==== Data records

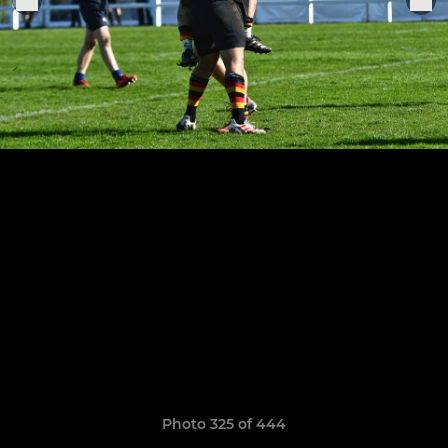
Photo 325 of 444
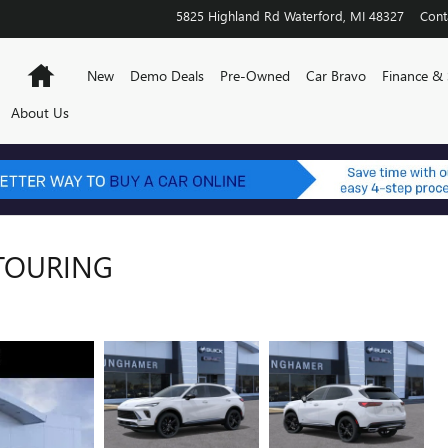
5825 Highland Rd
Waterford
,
MI
48327
Cont
Home
New
Demo Deals
Pre-Owned
Car Bravo
Finance & 
About Us
 TOURING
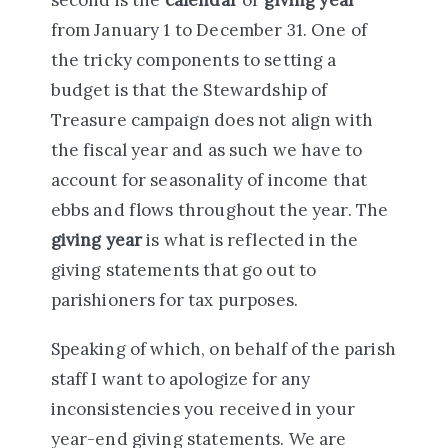
from January 1 to December 31. One of
the tricky components to setting a
budget is that the Stewardship of
Treasure campaign does not align with
the fiscal year and as such we have to
account for seasonality of income that
ebbs and flows throughout the year. The
giving year
is what is reflected in the
giving statements that go out to
parishioners for tax purposes.
Speaking of which, on behalf of the parish
staff I want to apologize for any
inconsistencies you received in your
year-end giving statements. We are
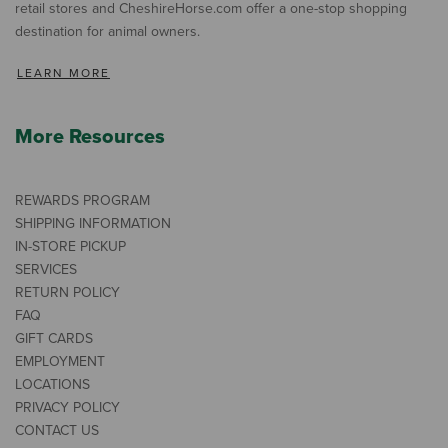
retail stores and CheshireHorse.com offer a one-stop shopping
destination for animal owners.
LEARN MORE
More Resources
REWARDS PROGRAM
SHIPPING INFORMATION
IN-STORE PICKUP
SERVICES
RETURN POLICY
FAQ
GIFT CARDS
EMPLOYMENT
LOCATIONS
PRIVACY POLICY
CONTACT US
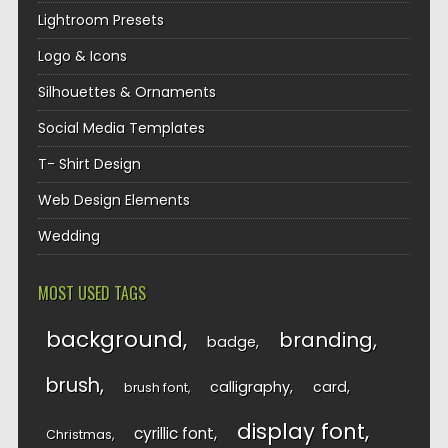
Lightroom Presets
Logo & Icons
Silhouettes & Ornaments
Social Media Templates
T- Shirt Design
Web Design Elements
Wedding
MOST USED TAGS
background
branding
badge
brush
calligraphy
card
brush font
display font
cyrillic font
Christmas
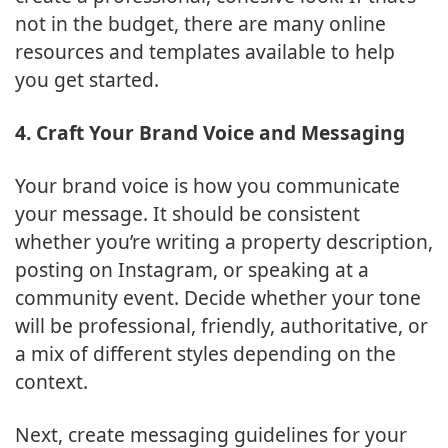
not in the budget, there are many online
resources and templates available to help
you get started.
4. Craft Your Brand Voice and Messaging
Your brand voice is how you communicate
your message. It should be consistent
whether you’re writing a property description,
posting on Instagram, or speaking at a
community event. Decide whether your tone
will be professional, friendly, authoritative, or
a mix of different styles depending on the
context.
Next, create messaging guidelines for your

========

Exercise prompt: What you produce should repeat the data word for word while omitting all images.

Result for this task:
Photo 325 of 444
5825 Highland Rd
Waterford
,
MI
48327
Cont
Home
New
Demo Deals
Pre-Owned
Car Bravo
Finance & 
About Us
 TOURING
from January 1 to December 31. One of
the tricky components to setting a
budget is that the Stewardship of
Treasure campaign does not align with
the fiscal year and as such we have to
account for seasonality of income that
ebbs and flows throughout the year. The
giving year
is what is reflected in the
giving statements that go out to
parishioners for tax purposes.
Speaking of which, on behalf of the parish
staff I want to apologize for any
inconsistencies you received in your
year-end giving statements. We are
retail stores and CheshireHorse.com offer a one-stop shopping
destination for animal owners.
LEARN MORE
More Resources
REWARDS PROGRAM
SHIPPING INFORMATION
IN-STORE PICKUP
SERVICES
RETURN POLICY
FAQ
GIFT CARDS
EMPLOYMENT
LOCATIONS
PRIVACY POLICY
CONTACT US
Lightroom Presets
Logo & Icons
Silhouettes & Ornaments
Social Media Templates
T- Shirt Design
Web Design Elements
Wedding
MOST USED TAGS
background
branding
badge
brush
calligraphy
card
brush font
display font
cyrillic font
Christmas
not in the budget, there are many online
resources and templates available to help
you get started.
4. Craft Your Brand Voice and Messaging
Your brand voice is how you communicate
your message. It should be consistent
whether you’re writing a property description,
posting on Instagram, or speaking at a
community event. Decide whether your tone
will be professional, friendly, authoritative, or
a mix of different styles depending on the
context.
Next, create messaging guidelines for your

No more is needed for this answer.